No estuvo allí para salvarlo.

Jim cerró los ojos.

Carrie escarbó en la tierra y pronunció su nombre, hambrienta.

Tensó el dedo.

El teléfono móvil empezó a sonar.

Jim saltó, tirando la pistola a la cama. El teléfono volvió a sonar. La pantalla digital verde emitió un brillo siniestro bajo la tenue luz de la lámpara.

Jim rió y se movió. No podía tragar saliva, no podía respirar. Se sentía como si alguien le hubiese pegado en el pecho y le hubiese pateado las pelotas. Consumido por el terror, intentó mover los brazos, sólo para descubrir que no podía.

Sonó un tercer tono. Y un cuarto. Estaba volviéndose loco, por supuesto. Era la única explicación. El mundo estaba muerto. Sí, aún había energía y los satélites todavía contemplaban las ruinas en un fúnebre silencio, pero el mundo estaba muerto. Era imposible que alguien le estuviese llamando en ese momento, sepultado bajo las ruinas de Lewisburg.

El quinto tono le arrancó un gemido de la garganta. Combatiendo la tensión que lo atenazaba, Jim se puso en pie.

El teléfono siguió sonando, insistente. Su mano temblorosa lo alcanzó.

«¡No contestes! Será Carrie o cualquier otro. O quizá algo peor. Como contestes, empezarán a llegar a través del teléfono y...»

Se detuvo. El silencio era ensordecedor.

La pantalla parpadeó. Alguien había dejado un mensaje.

«Mierda.»

Agarró el teléfono como si estuviese sujetando a una serpiente viva. Se lo llevó al oído y pulsó el cero.

«Tiene un mensaje nuevo», dijo una voz mecánica femenina. Aquella voz enlatada era el sonido más dulce que jamás había oído. «Para escuchar el mensaje, pulse uno. Para borrar el mensaje, pulse almohadilla. Si necesita ayuda, pulse cero para ponerse en contacto con un operador.»

Pulsó el botón y escuchó un zumbido mecánico y distante.

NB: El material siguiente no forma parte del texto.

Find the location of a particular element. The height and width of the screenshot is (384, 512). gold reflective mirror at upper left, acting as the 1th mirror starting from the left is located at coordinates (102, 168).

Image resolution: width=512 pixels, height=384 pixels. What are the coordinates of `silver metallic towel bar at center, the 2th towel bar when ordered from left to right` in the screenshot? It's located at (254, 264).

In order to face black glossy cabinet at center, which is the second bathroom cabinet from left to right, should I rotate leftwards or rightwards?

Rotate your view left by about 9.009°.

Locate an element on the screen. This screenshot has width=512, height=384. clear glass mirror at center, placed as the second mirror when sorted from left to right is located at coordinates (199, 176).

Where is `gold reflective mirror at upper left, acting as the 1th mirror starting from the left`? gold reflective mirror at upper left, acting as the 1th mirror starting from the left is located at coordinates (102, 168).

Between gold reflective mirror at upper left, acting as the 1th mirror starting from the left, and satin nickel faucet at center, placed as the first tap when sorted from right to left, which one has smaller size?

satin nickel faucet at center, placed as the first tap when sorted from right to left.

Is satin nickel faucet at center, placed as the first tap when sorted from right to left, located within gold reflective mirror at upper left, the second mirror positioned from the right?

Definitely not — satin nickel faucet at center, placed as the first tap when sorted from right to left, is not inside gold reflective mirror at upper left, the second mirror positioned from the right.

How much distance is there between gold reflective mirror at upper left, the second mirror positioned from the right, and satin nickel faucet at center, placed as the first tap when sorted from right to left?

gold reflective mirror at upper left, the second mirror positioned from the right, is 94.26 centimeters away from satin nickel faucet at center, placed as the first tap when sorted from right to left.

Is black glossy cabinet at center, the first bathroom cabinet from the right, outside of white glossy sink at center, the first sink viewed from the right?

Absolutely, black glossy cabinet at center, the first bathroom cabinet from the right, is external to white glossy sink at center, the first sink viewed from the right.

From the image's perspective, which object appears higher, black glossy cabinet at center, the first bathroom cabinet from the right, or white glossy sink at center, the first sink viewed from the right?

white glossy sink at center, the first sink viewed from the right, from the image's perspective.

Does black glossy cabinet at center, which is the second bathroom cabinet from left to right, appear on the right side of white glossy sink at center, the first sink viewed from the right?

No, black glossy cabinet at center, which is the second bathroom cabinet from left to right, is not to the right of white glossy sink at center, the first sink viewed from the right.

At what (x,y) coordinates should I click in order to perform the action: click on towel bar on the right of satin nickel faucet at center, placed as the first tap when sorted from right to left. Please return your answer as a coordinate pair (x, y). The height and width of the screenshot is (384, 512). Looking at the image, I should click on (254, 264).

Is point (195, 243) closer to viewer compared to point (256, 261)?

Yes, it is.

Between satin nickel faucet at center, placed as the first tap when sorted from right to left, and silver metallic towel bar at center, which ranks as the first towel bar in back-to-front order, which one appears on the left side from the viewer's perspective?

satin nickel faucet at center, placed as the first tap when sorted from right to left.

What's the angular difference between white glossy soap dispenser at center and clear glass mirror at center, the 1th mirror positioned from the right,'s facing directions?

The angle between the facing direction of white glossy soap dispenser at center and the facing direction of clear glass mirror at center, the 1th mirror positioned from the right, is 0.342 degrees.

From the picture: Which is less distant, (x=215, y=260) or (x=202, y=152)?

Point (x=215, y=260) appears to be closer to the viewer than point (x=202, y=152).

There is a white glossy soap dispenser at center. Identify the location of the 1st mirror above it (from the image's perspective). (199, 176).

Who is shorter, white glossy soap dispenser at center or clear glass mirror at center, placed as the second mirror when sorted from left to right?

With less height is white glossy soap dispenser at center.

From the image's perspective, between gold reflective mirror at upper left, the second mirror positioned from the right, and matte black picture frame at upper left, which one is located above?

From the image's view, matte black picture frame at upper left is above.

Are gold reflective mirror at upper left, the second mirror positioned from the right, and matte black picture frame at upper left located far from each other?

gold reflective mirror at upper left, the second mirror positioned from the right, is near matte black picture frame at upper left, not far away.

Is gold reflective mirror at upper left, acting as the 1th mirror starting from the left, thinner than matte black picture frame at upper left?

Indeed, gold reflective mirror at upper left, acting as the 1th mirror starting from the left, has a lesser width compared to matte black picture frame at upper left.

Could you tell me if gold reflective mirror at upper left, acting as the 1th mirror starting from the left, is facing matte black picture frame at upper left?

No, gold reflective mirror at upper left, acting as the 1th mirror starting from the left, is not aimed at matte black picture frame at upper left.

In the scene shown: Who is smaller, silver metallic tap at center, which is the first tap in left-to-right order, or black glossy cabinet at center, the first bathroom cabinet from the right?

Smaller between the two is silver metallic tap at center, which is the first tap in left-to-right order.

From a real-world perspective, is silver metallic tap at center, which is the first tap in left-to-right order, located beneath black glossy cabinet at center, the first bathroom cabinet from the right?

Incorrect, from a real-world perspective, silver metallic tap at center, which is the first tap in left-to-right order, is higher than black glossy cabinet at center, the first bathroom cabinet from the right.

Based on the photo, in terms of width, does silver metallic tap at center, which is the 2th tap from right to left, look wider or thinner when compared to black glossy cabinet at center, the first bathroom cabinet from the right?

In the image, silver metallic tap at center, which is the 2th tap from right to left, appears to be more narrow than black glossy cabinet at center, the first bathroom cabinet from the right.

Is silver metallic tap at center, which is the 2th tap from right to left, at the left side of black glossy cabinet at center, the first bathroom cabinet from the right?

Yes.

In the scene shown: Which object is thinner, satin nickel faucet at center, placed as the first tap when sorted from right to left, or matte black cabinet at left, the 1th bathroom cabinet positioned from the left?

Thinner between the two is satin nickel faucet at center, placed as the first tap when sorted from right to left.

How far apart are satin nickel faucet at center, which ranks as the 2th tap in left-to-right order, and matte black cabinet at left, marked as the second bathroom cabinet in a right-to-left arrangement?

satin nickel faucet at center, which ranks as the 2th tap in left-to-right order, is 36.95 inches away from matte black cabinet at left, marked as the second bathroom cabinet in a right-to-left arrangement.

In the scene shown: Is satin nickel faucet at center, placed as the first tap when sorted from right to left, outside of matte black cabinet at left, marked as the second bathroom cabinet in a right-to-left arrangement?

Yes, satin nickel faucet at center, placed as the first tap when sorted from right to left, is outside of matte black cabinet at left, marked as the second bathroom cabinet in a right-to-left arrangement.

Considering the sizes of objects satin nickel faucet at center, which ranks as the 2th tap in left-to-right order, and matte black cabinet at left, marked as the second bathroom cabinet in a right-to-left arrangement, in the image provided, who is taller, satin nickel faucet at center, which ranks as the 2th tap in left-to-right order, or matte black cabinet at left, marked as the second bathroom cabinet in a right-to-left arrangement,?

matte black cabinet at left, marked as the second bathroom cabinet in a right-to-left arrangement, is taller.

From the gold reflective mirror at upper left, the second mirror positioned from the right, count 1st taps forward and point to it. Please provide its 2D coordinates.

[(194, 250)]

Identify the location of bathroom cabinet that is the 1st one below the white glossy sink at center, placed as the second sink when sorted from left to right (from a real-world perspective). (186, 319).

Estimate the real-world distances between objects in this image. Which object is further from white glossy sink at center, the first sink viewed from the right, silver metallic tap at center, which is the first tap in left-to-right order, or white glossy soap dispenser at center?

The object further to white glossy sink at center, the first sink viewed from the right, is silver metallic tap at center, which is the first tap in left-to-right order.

«Sábado, uno de septiembre, nueve de la tarde», le dijo la grabación. Jim soltó un suspiro que había estado conteniendo inconscientemente. Entonces escuchó una voz nueva.

«Papá...»

Jim ahogó un grito. El pulso volvió a acelerársele. La habitación dio vueltas.

«Papá, tengo miedo. Estoy en el ático. Me...»

Se oyó mucha electricidad estática, interrumpiendo el mensaje. Después volvió a escuchar la voz de Danny, que sonaba queda y temblorosa.

«... acordaba de tu número, pero el móvil de Rick no funcionaba. Mami pasó mucho tiempo dormida, pero luego se levantó y lo arregló, y ahora se ha vuelto a dormir. Lleva durmiendo desde... desde que cogieron a Rick.»

Jim cerró los ojos mientras le abandonaban las fuerzas en las piernas. Las rodillas le flaquearon y cayó redondo al suelo.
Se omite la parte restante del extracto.